**Work item**
Quote, word for word, the line containing "Laufende Projekte" and all lines that follow it to the end of the records, with no pictures.

**Data supplied**
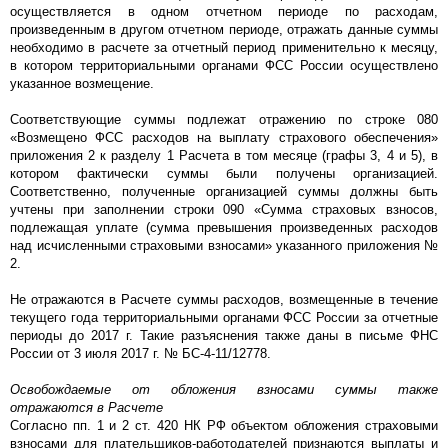
осуществляется в одном отчетном периоде по расходам,
произведенным в другом отчетном периоде, отражать данные суммы
необходимо в расчете за отчетный период применительно к месяцу,
в котором территориальными органами ФСС России осуществлено
указанное возмещение.
Соответствующие суммы подлежат отражению по строке 080
«Возмещено ФСС расходов на выплату страхового обеспечения»
приложения 2 к разделу 1 Расчета в том месяце (графы 3, 4 и 5), в
котором фактически суммы были получены организацией.
Соответственно, полученные организацией суммы должны быть
учтены при заполнении строки 090 «Сумма страховых взносов,
подлежащая уплате (сумма превышения произведенных расходов
над исчисленными страховыми взносами» указанного приложения №
2.
Не отражаются в Расчете суммы расходов, возмещенные в течение
текущего года территориальными органами ФСС России за отчетные
периоды до 2017 г. Такие разъяснения также даны в письме ФНС
России от 3 июля 2017 г. № БС-4-11/12778.
Освобождаемые от обложения взносами суммы также
отражаются в Расчете
Согласно пп. 1 и 2 ст. 420 НК РФ объектом обложения страховыми
взносами для плательщиков-работодателей признаются выплаты и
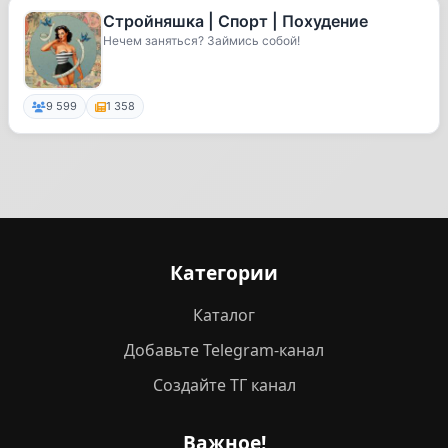
Стройняшка | Спорт | Похудение
Нечем заняться? Займись собой!
9 599
1 358
Категории
Каталог
Добавьте Telegram-канал
Создайте ТГ канал
Важное!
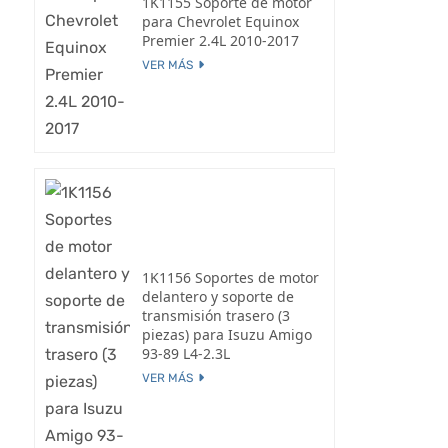
1K1155 Soporte de motor
para Chevrolet Equinox
Premier 2.4L 2010-2017
VER MÁS
1K1156 Soportes de motor
delantero y soporte de
transmisión trasero (3
piezas) para Isuzu Amigo
93-89 L4-2.3L
VER MÁS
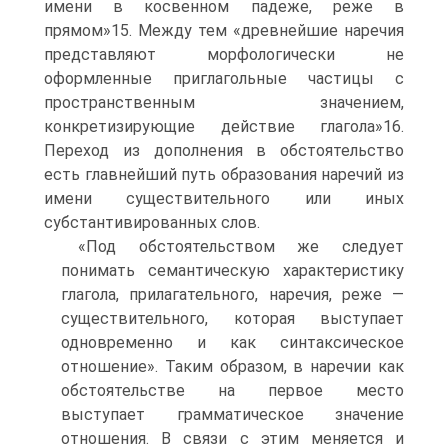
имени в косвенном падеже, реже в
прямом»15. Между тем «древнейшие наречия
представляют морфологически не
оформленные приглагольные частицы с
пространственным значением,
конкретизирующие действие глагола»16.
Переход из дополнения в обстоятельство
есть главнейший путь образования наречий из
имени существительного или иных
субстантивированных слов.
«Под обстоятельством же следует
понимать семантическую характеристику
глагола, прилагательного, наречия, реже —
существительного, которая выступает
одновременно и как синтаксическое
отношение». Таким образом, в наречии как
обстоятельстве на первое место
выступает грамматическое значение
отношения. В связи с этим меняется и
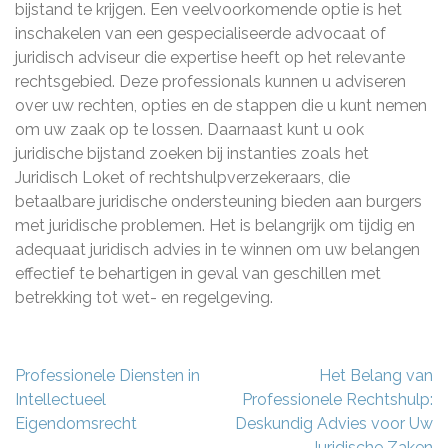
bijstand te krijgen. Een veelvoorkomende optie is het
inschakelen van een gespecialiseerde advocaat of
juridisch adviseur die expertise heeft op het relevante
rechtsgebied. Deze professionals kunnen u adviseren
over uw rechten, opties en de stappen die u kunt nemen
om uw zaak op te lossen. Daarnaast kunt u ook
juridische bijstand zoeken bij instanties zoals het
Juridisch Loket of rechtshulpverzekeraars, die
betaalbare juridische ondersteuning bieden aan burgers
met juridische problemen. Het is belangrijk om tijdig en
adequaat juridisch advies in te winnen om uw belangen
effectief te behartigen in geval van geschillen met
betrekking tot wet- en regelgeving.
Berichtnavigatie
Professionele Diensten in
Het Belang van
Intellectueel
Professionele Rechtshulp:
Eigendomsrecht
Deskundig Advies voor Uw
Juridische Zaken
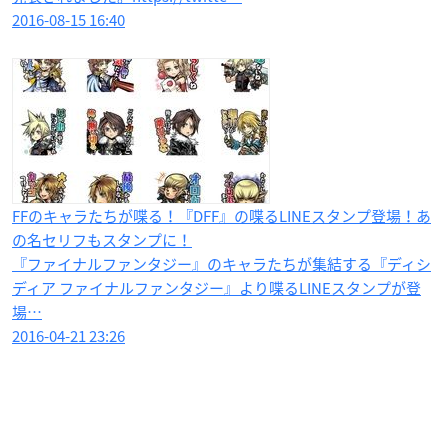
2016-08-15 16:40
FFのキャラたちが喋る！『DFF』の喋るLINEスタンプ登場！あ
の名セリフもスタンプに！
『ファイナルファンタジー』のキャラたちが集結する『ディシ
ディア ファイナルファンタジー』より喋るLINEスタンプが登
場…
2016-04-21 23:26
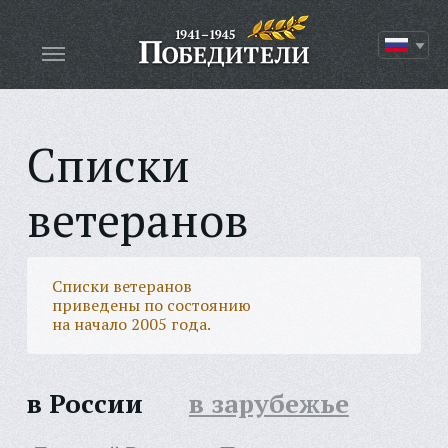
Списки
ветеранов
Списки ветеранов
приведены по состоянию
на начало 2005 года.
в России
в зарубежье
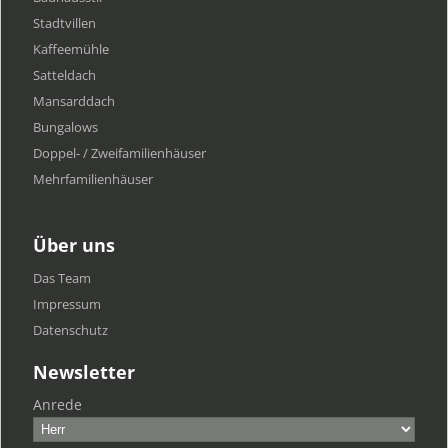
Stadtvillen
Kaffeemühle
Satteldach
Mansarddach
Bungalows
Doppel- / Zweifamilienhäuser
Mehrfamilien​häuser
Über uns
Das Team
Impressum
Datenschutz
Newsletter
Anrede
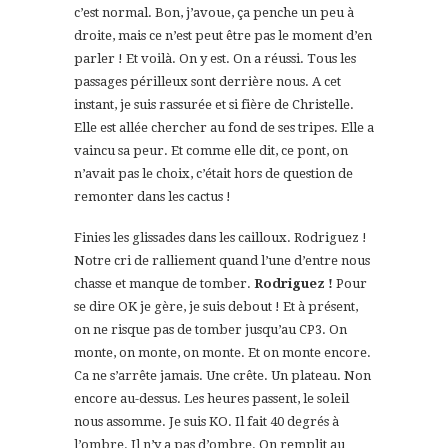
c’est normal. Bon, j’avoue, ça penche un peu à
droite, mais ce n’est peut être pas le moment d’en
parler ! Et voilà. On y est. On a réussi. Tous les
passages périlleux sont derrière nous. A cet
instant, je suis rassurée et si fière de Christelle.
Elle est allée chercher au fond de ses tripes. Elle a
vaincu sa peur. Et comme elle dit, ce pont, on
n’avait pas le choix, c’était hors de question de
remonter dans les cactus !
Finies les glissades dans les cailloux. Rodriguez !
Notre cri de ralliement quand l’une d’entre nous
chasse et manque de tomber.
Rodriguez !
Pour
se dire OK je gère, je suis debout ! Et à présent,
on ne risque pas de tomber jusqu’au CP3. On
monte, on monte, on monte. Et on monte encore.
Ca ne s’arrête jamais. Une crête. Un plateau. Non
encore au-dessus. Les heures passent, le soleil
nous assomme. Je suis KO. Il fait 40 degrés à
l’ombre. Il n’y a pas d’ombre. On remplit au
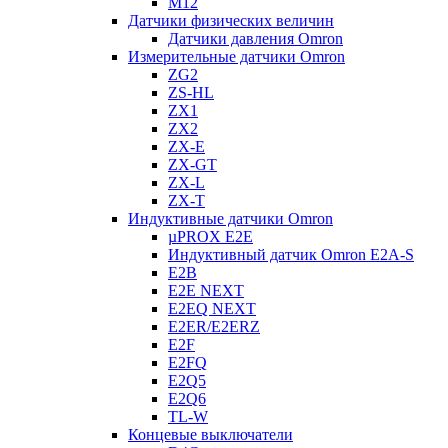
M12
Датчики физических величин
Датчики давления Omron
Измерительные датчики Omron
ZG2
ZS-HL
ZX1
ZX2
ZX-E
ZX-GT
ZX-L
ZX-T
Индуктивные датчики Omron
µPROX E2E
Индуктивный датчик Omron E2A-S
E2B
E2E NEXT
E2EQ NEXT
E2ER/E2ERZ
E2F
E2FQ
E2Q5
E2Q6
TL-W
Концевые выключатели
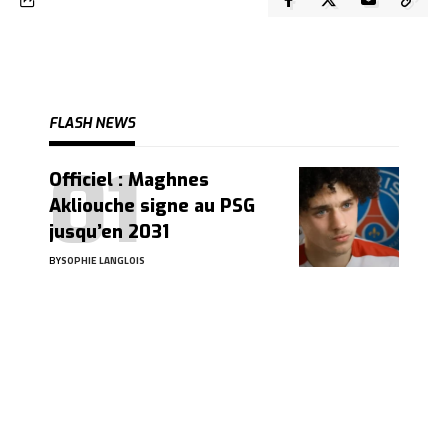
FLASH NEWS
Officiel : Maghnes
Akliouche signe au PSG
jusqu’en 2031
BY
SOPHIE LANGLOIS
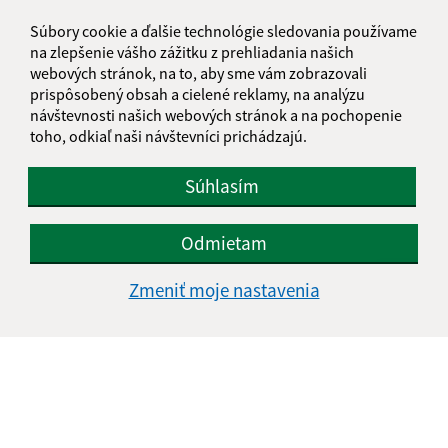
Súbory cookie a ďalšie technológie sledovania používame
na zlepšenie vášho zážitku z prehliadania našich
webových stránok, na to, aby sme vám zobrazovali
prispôsobený obsah a cielené reklamy, na analýzu
návštevnosti našich webových stránok a na pochopenie
toho, odkiaľ naši návštevníci prichádzajú.
Súhlasím
Odmietam
Zmeniť moje nastavenia
Informácie o stránke:
Vyhlásenie o prístupnosti
Autorské práva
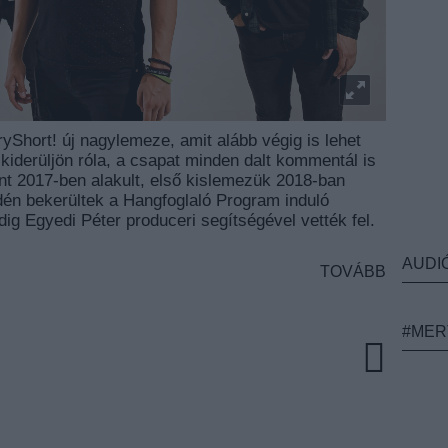
Short! új nagylemeze, amit alább végig is lehet
 kiderüljön róla, a csapat minden dalt kommentál is
ént 2017-ben alakult, első kislemezük 2018-ban
én bekerültek a Hangfoglaló Program induló
dig Egyedi Péter produceri segítségével vették fel.
AUDI
TOVÁBB
#MER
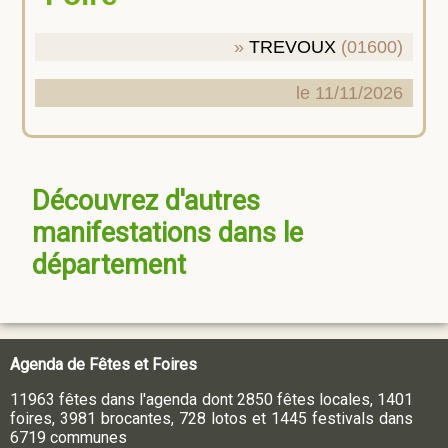
TREVOUX
(01600)
le 11/11/2026
Découvrez d'autres
manifestations dans le
département
Agenda de Fêtes et Foires
11963 fêtes dans l'agenda dont 2850 fêtes locales, 1401
foires, 3981 brocantes, 728 lotos et 1445 festivals dans
6719 communes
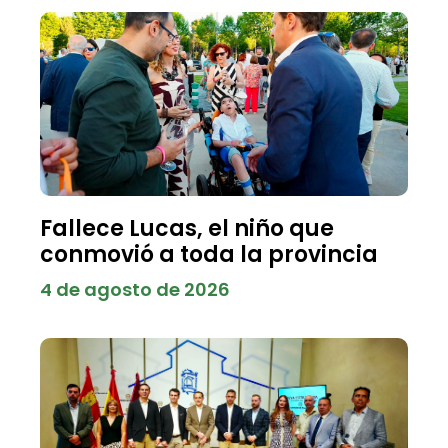
Fallece Lucas, el niño que
conmovió a toda la provincia
4 de agosto de 2026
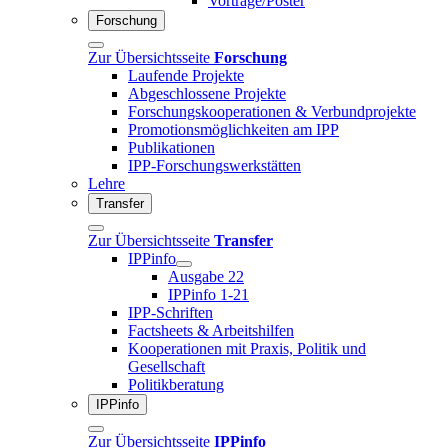
Vorträge/Poster
Forschung
Zur Übersichtsseite
Forschung
Laufende Projekte
Abgeschlossene Projekte
Forschungskooperationen & Verbundprojekte
Promotionsmöglichkeiten am IPP
Publikationen
IPP-Forschungswerkstätten
Lehre
Transfer
Zur Übersichtsseite
Transfer
IPPinfo
Ausgabe 22
IPPinfo 1-21
IPP-Schriften
Factsheets & Arbeitshilfen
Kooperationen mit Praxis, Politik und
Gesellschaft
Politikberatung
IPPinfo
Zur Übersichtsseite
IPPinfo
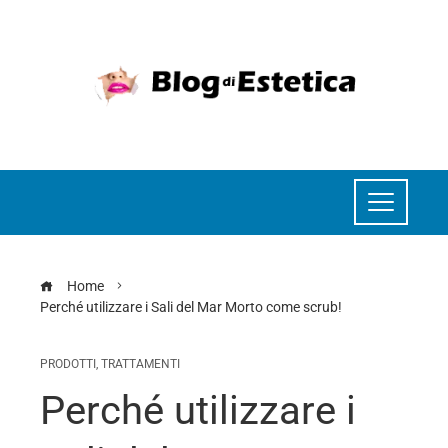
Home
Perché utilizzare i Sali del Mar Morto come scrub!
PRODOTTI
,
TRATTAMENTI
Perché utilizzare i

**Expected answer**
Laufende Projekte
Abgeschlossene Projekte
Forschungskooperationen & Verbundprojekte
Promotionsmöglichkeiten am IPP
Publikationen
IPP-Forschungswerkstätten
Lehre
Transfer
Zur Übersichtsseite
Transfer
IPPinfo
Ausgabe 22
IPPinfo 1-21
IPP-Schriften
Factsheets & Arbeitshilfen
Kooperationen mit Praxis, Politik und
Gesellschaft
Politikberatung
IPPinfo
Zur Übersichtsseite
IPPinfo
Home
Perché utilizzare i Sali del Mar Morto come scrub!
PRODOTTI
,
TRATTAMENTI
Perché utilizzare i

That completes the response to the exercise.